***** Source data
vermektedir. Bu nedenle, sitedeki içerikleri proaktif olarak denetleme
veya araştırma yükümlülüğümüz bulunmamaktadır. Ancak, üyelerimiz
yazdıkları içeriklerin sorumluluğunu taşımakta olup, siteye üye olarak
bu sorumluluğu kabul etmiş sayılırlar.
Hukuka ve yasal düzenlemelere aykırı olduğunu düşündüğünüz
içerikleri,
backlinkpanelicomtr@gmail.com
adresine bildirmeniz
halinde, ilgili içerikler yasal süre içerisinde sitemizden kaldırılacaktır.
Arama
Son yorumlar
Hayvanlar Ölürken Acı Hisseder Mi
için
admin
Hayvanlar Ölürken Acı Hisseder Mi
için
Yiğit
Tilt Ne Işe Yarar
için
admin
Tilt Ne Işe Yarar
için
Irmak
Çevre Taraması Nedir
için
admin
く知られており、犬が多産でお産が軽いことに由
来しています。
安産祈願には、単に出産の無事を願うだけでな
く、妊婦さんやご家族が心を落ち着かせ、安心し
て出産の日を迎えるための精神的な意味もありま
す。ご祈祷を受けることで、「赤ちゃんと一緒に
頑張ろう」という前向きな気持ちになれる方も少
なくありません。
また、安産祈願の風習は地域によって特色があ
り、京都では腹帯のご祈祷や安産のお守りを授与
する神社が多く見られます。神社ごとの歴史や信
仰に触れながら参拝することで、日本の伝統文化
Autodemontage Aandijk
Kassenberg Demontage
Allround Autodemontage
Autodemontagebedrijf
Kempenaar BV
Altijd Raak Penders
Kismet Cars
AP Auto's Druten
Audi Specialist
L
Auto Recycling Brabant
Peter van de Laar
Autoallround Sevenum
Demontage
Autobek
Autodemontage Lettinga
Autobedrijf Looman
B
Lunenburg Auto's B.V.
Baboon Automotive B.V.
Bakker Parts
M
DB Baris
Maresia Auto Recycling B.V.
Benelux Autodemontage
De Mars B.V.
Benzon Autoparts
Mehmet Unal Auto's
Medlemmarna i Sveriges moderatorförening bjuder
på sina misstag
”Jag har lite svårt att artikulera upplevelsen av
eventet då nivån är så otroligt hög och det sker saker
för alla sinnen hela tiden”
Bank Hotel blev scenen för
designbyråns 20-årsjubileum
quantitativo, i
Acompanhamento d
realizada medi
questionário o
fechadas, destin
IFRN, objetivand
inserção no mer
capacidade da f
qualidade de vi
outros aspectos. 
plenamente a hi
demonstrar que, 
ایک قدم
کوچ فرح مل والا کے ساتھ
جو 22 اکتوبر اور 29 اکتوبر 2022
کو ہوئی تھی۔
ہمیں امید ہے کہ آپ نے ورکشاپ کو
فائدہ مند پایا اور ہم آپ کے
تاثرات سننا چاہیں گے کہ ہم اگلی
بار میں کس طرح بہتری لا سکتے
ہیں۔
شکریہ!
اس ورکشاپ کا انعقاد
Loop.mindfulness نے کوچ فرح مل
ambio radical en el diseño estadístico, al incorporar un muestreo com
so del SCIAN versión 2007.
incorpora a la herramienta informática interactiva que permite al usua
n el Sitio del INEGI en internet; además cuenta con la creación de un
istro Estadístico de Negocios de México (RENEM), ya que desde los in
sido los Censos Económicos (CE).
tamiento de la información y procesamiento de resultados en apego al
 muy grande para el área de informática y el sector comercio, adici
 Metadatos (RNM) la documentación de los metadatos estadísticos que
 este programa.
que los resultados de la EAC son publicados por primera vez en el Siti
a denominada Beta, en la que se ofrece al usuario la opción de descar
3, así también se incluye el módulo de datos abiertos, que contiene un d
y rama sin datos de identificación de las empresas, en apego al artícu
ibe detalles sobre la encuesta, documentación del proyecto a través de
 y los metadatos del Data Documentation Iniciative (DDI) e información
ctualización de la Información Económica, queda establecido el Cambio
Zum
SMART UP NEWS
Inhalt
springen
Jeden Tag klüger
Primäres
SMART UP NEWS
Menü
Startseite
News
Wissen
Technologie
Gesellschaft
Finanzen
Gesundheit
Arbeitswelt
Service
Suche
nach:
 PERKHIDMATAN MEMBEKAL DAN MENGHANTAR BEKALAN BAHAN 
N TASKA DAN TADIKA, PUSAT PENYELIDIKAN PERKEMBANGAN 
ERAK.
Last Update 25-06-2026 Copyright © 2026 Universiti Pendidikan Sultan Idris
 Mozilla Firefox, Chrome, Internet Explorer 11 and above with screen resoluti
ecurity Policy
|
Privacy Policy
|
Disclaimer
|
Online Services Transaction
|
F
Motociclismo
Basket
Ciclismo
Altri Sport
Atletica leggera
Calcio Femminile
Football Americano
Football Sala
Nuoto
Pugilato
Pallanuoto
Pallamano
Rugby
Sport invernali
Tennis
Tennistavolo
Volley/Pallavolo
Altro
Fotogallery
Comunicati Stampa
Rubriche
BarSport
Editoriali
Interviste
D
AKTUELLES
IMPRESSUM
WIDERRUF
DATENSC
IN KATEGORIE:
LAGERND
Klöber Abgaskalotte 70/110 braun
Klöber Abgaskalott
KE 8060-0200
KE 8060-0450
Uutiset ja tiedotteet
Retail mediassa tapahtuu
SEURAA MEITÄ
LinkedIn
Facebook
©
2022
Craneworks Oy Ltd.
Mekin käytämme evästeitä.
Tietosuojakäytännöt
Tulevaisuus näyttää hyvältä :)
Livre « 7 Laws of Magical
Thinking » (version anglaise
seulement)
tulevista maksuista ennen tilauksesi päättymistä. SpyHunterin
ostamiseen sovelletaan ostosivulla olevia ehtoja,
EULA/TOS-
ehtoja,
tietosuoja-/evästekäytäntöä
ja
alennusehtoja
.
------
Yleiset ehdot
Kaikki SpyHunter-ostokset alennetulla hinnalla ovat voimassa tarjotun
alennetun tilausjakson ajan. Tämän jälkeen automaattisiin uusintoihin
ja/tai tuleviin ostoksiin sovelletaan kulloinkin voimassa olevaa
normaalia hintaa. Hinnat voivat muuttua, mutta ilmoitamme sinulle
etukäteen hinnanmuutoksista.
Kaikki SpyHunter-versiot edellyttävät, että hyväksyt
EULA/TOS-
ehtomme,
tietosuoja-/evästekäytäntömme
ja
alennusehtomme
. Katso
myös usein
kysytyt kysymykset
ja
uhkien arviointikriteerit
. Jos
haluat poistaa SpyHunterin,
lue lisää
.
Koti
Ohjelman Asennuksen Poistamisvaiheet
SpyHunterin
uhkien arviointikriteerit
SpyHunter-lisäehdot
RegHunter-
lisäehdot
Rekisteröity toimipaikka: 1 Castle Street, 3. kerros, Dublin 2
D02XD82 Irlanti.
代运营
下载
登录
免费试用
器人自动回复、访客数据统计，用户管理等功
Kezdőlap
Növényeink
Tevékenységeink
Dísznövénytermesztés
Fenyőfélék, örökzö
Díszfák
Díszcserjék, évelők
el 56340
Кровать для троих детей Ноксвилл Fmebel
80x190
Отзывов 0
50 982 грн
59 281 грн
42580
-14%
**********
» **To do**
Copy every line of the data above, beginning with the first and ending with the line that contains "bu sorumluluğu kabul etmiş sayılırlar.", and give nothing more.

» **Response for this exercise**
vermektedir. Bu nedenle, sitedeki içerikleri proaktif olarak denetleme
veya araştırma yükümlülüğümüz bulunmamaktadır. Ancak, üyelerimiz
yazdıkları içeriklerin sorumluluğunu taşımakta olup, siteye üye olarak
bu sorumluluğu kabul etmiş sayılırlar.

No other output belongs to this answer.